Evidence of biotic resistance to invasions in forests of the Eastern USA
Abstract
Context Detecting biotic resistance to biological invasions across large geographic areas may require acknowledging multiple metrics of niche usage and potential spatial heterogeneity in associations between invasive and native species diversity and dominance.
Objectives Determine (1) if native communities are resistant to biological invasions at macroscales; (2) the metrics that best quantify biotic resistance at these scales; and (3) the degree to which the direction and magnitude of invader-native associations vary with scale and/or location.

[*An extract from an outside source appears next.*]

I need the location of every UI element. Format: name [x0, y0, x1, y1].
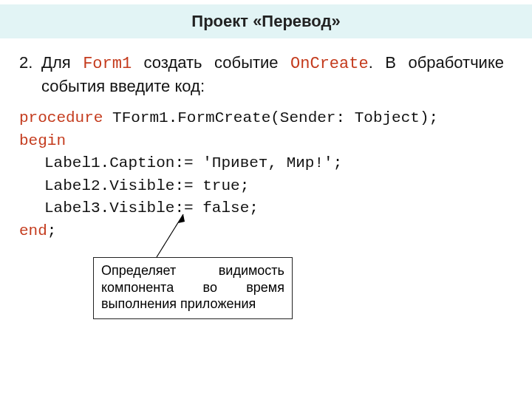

Methods Using a mixed-effects modeling framework to account for potential sub-regional and crossscale variability in invader-native associations, we
modeled the species richness and cover of invasive plants in 42,626 plots located throughout Eastern USA forests in relationship to plot-level estimates of native tree biomass, species richness, and evolutionary diversity.
Results We found (1) native tree biomass and evolutionary diversity, but not species richness, to be negatively associated with invader establishment and dominance, and thus indicative of biotic resistance; (2) evidence that evolutionary diversity limits invader dominance more than it does invader establishment; (3) evidence of greater invasion resistance in parts of the agriculturally-dominated Midwest and in and around the more-contiguous forests of the Appalachian Mountains; and (4) the magnitude to which native tree biomass and evolutionary diversity limit invasion varies across the ranges of these metrics.
Conclusions These findings illustrate the improved understanding of biotic resistance to invasions that is gained by accounting for sub-regional variability in ecological processes, and underscores the need to determine the factors leading to spatial heterogeneity in biotic resistance.